While in the process of being deported back to India to be produced before the police and ultimately be sent to prison, Tabrez, completely handcuffed, is picked up by CBI officers Chatterjee and Mukherjee, who warns him that he won't be able to escape from prison a 26th time around, but he laughs it off, claiming that he will go home and not to prison. Aboard the flight is aviation minister Pankaj Shukla's daughter Malavika, who gets into an argument with one of the flight attendants over the issue of her pet, Penny. The chief pilot tries to intervene but fails to settle the friction between the two.

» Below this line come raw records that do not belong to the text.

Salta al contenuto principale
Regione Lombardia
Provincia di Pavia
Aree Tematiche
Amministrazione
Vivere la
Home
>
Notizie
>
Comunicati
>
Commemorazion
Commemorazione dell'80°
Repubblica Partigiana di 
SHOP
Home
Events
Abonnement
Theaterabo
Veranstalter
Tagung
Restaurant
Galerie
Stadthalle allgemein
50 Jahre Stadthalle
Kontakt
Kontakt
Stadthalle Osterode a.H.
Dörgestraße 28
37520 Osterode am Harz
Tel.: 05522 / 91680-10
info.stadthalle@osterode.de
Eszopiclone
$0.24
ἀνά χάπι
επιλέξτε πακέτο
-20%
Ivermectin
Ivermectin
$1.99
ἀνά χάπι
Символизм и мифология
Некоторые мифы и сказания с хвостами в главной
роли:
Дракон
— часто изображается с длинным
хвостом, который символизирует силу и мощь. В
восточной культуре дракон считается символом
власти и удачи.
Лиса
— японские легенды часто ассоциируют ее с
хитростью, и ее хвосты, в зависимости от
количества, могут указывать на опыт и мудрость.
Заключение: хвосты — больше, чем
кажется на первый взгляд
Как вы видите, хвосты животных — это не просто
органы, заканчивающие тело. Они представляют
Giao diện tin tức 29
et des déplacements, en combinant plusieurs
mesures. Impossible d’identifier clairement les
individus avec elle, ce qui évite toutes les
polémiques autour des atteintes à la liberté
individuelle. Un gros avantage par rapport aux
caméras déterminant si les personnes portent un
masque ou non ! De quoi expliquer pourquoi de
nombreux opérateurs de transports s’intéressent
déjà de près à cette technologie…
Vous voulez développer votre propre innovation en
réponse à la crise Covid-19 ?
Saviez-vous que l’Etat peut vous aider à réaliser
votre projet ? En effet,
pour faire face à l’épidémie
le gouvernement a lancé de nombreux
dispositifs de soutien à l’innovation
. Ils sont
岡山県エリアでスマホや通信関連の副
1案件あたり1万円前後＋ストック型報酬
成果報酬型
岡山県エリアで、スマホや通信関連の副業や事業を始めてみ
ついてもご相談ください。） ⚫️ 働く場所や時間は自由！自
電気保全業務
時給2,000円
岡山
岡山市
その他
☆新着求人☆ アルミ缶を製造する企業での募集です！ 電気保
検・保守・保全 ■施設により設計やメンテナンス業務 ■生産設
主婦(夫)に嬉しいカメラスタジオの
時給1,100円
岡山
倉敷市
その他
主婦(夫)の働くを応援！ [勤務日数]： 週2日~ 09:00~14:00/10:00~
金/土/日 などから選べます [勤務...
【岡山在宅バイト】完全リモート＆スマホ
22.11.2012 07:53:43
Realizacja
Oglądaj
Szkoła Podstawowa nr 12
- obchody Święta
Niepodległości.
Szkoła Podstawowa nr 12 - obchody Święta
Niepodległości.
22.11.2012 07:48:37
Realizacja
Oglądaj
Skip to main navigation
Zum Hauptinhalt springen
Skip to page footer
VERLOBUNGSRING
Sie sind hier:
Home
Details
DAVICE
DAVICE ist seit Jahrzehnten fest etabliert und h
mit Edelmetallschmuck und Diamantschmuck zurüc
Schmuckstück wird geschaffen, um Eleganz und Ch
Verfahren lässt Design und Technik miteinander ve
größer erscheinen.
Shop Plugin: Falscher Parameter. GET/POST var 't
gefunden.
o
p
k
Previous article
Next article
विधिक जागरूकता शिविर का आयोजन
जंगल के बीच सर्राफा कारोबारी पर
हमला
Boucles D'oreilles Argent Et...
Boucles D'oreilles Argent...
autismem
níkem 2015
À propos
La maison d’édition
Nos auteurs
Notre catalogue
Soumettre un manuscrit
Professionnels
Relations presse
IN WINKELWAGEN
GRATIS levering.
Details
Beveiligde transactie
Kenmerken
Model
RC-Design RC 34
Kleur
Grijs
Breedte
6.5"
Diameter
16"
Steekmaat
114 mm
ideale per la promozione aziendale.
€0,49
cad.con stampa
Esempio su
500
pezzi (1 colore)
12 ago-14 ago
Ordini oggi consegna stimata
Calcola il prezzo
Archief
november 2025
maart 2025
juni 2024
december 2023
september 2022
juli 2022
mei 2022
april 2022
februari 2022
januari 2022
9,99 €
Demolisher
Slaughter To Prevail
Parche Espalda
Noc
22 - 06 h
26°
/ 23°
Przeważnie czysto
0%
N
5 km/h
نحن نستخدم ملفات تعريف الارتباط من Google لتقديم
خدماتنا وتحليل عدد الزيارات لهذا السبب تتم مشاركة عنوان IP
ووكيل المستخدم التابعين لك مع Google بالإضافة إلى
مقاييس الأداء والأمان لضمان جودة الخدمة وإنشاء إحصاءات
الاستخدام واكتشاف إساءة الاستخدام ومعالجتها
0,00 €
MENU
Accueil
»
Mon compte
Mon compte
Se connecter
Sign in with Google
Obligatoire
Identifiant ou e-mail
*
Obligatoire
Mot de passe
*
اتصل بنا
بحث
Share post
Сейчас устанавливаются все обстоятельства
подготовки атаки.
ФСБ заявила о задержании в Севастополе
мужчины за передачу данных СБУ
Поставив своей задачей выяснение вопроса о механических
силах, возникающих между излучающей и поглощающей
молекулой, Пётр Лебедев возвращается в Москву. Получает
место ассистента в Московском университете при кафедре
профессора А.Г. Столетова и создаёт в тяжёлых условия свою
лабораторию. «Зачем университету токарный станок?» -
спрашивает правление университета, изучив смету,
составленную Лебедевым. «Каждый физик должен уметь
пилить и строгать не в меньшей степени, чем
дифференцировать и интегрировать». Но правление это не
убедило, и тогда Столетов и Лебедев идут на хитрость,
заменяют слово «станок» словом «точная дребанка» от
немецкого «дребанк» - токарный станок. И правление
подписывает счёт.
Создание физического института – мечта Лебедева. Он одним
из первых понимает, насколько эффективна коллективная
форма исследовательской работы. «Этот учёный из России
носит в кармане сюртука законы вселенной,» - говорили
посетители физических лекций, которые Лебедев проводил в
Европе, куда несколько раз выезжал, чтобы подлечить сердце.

Tabrez uses this to his advantage by first jacking the cockpit on the pretext of using the washroom and later pushing an asleep Chatterjee's leg out of the seat, which results in the attendant unwittingly losing control and spilling a drink over Penny, causing Malavika to burst into anger, while the pilots come out to resolve the dispute, and discover, to the horror of both themselves and unwittingly the passengers as well, that the flight has been left in autopilot mode, and since the door is jammed, the flight could possibly crash land. The ensuing commotion results in a middle-aged woman aboard the flight seeking out Chatterjee and Mukherjee for help, but in the officers' audacity to refuse, Chatterjee ends up unwittingly exclaiming loudly that Tabrez can open the lock. However, when Tabrez initially rebuffs the requests of the passengers, they, in all ire, free Tabrez from the two officers, and he, in turn, manages to open the cockpit for the pilots, thereby becoming a hero in the eyes of the passengers and is able to trick the police by poising, all dressed up, as a rich man.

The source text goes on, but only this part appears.